Two of my thoughts on the late Pope (and one from elsewhere)
I should add the late Pope John Paul II to the 1980s Coalition of Globalization. His influential opposition to Marxism -- political or theological -- and support of social and economic conservativism certainly qualify him.
However, his outreach attempts to other Christian and Jewish communities, widely lauded, never felt genuine to me. With one hand he was visiting the Western Wall and acknowledging Judaism as the"elder brother" of Christianity, and with the other, like Jacob with Esau, he was canonizing baby-snatchers and anti-Semites. I never could reconcile the two enough to feel that progress was being made.
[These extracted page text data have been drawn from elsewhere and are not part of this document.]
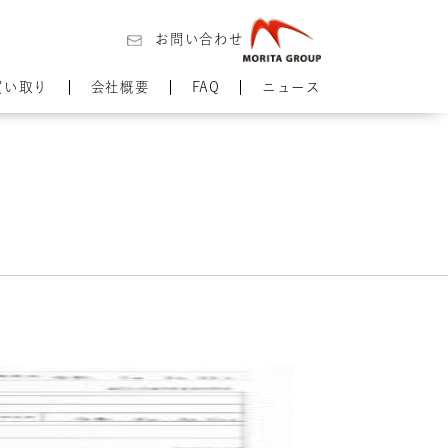
お問い合わせ
買い取り
会社概要
FAQ
ニュース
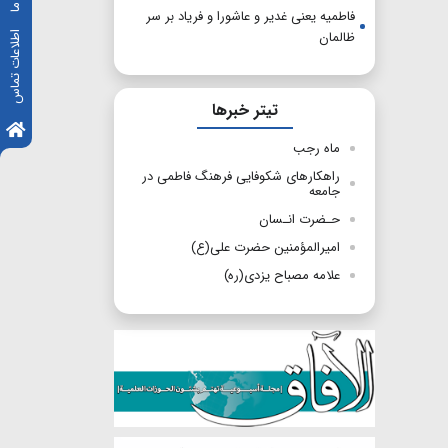
فاطمیه یعنی غدیر و عاشورا و فریاد بر سر
ظالمان
اطلاعات تماس
تیتر خبرها
ماه رجب
راهکارهای شکوفایی فرهنگ فاطمی در
جامعه
حـضرت انـسان
امیرالمؤمنین حضرت علی(ع)
علامه مصباح یزدی(ره)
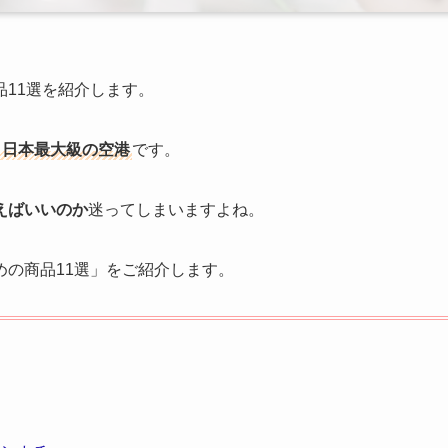
11選を紹介します。
日本最大級の空港
です。
えばいいのか
迷ってしまいますよね。
の商品11選」をご紹介します。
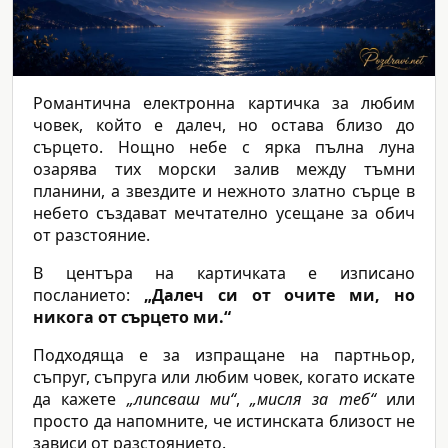
Романтична електронна картичка за любим
човек, който е далеч, но остава близо до
сърцето. Нощно небе с ярка пълна луна
озарява тих морски залив между тъмни
планини, а звездите и нежното златно сърце в
небето създават мечтателно усещане за обич
от разстояние.
В центъра на картичката е изписано
посланието:
„Далеч си от очите ми, но
никога от сърцето ми.“
Подходяща е за изпращане на партньор,
съпруг, съпруга или любим човек, когато искате
да кажете
„липсваш ми“
,
„мисля за теб“
или
просто да напомните, че истинската близост не
зависи от разстоянието.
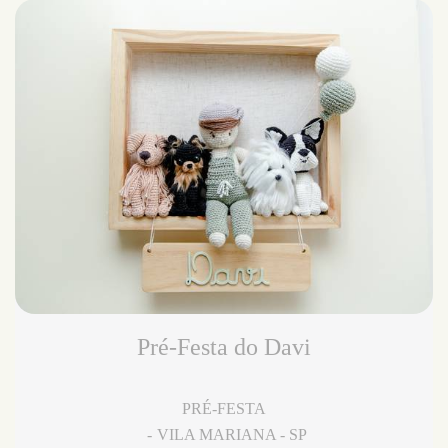
Pré-Festa do Davi
PRÉ-FESTA
VILA MARIANA - SP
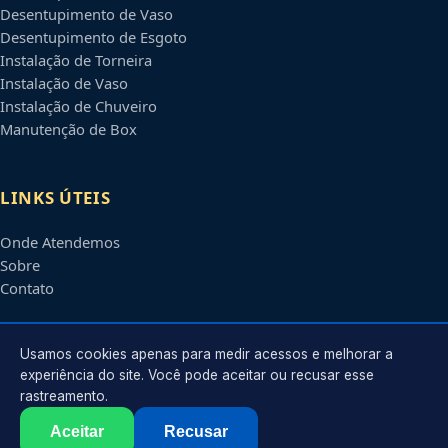
Desentupimento de Vaso
Desentupimento de Esgoto
Instalação de Torneira
Instalação de Vaso
Instalação de Chuveiro
Manutenção de Box
LINKS ÚTEIS
Onde Atendemos
Sobre
Contato
CONTATO
Usamos cookies apenas para medir acessos e melhorar a
experiência do site. Você pode aceitar ou recusar esse
rastreamento.
Atendimento em
Campinas
-
SP
e regiões parceiras
contato@encanadorescampinas.com.br
Aceitar
Recusar
©
2026
Encanador em
Campinas
-
SP
. Todos os direitos reservados.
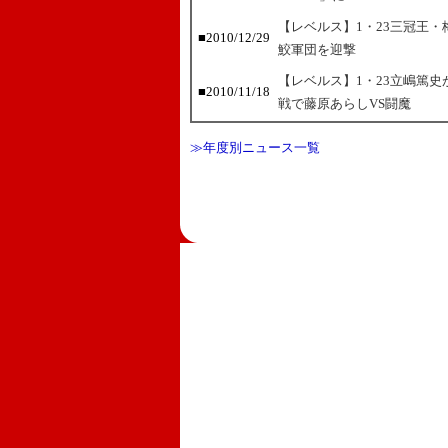
【レベルス】1・23三冠王
■2010/12/29
鮫軍団を迎撃
【レベルス】1・23立嶋篤史
■2010/11/18
戦で藤原あらしVS闘魔
≫年度別ニュース一覧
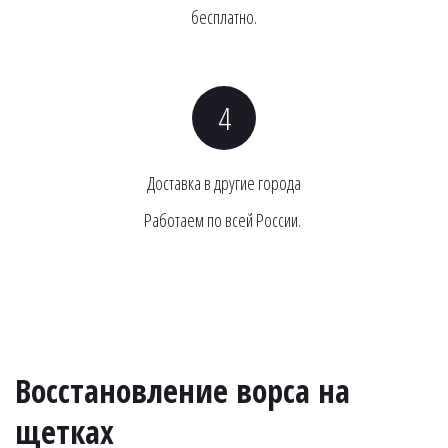
бесплатно.
Доставка в другие города
Работаем по всей России. 
Восстановление ворса на 
щетках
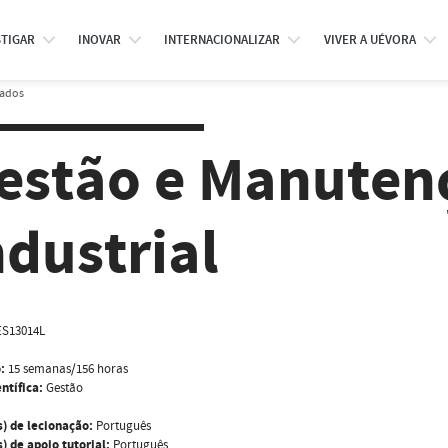
STIGAR
INOVAR
INTERNACIONALIZAR
VIVER A UÉVORA
rados
estão e Manuten
ndustrial
S13014L
:
15 semanas/156 horas
ntífica:
Gestão
s) de lecionação:
Português
) de apoio tutorial:
Português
Thomas Cahill argues in the NYTimes that John Paul II wasn't all that good for Catholicism, either:
But John Paul II's most lasting legacy to Catholicism will come from the episcopal appointments he made. In order to have been named a bishop, a priest must have been seen to be absolutely opposed to masturbation, premarital sex, birth control (including condoms used to prevent the spread of AIDS), abortion, divorce, homosexual relations, married priests, female priests and any hint of Marxism. It is nearly impossible to find men who subscribe wholeheartedly to this entire catalogue of certitudes; as a result the ranks of the episcopate are filled with mindless sycophants and intellectual incompetents. The good priests have been passed over; and not a few, in their growing frustration as the pontificate of John Paul II stretched on, left the priesthood to seek fulfillment elsewhere.I think the rapid growth of the church outside of the liberal West speaks against Cahill's assessment as a global one, however.